TASK TO CARRY OUT — Write out the entries verbatim and leave the images out of the copy.

Start of Block

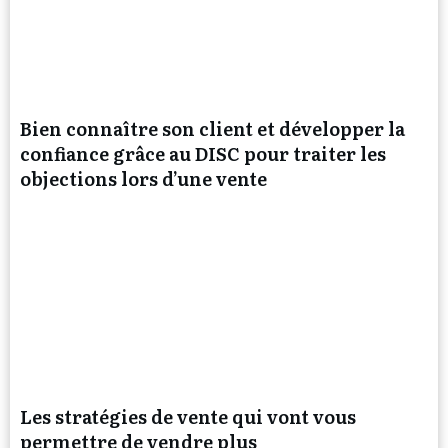
Bien connaître son client et développer la
confiance grâce au DISC pour traiter les
objections lors d’une vente
Les stratégies de vente qui vont vous
permettre de vendre plus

End of Block

REPLY —
Bien connaître son client et développer la
confiance grâce au DISC pour traiter les
objections lors d’une vente
Les stratégies de vente qui vont vous
permettre de vendre plus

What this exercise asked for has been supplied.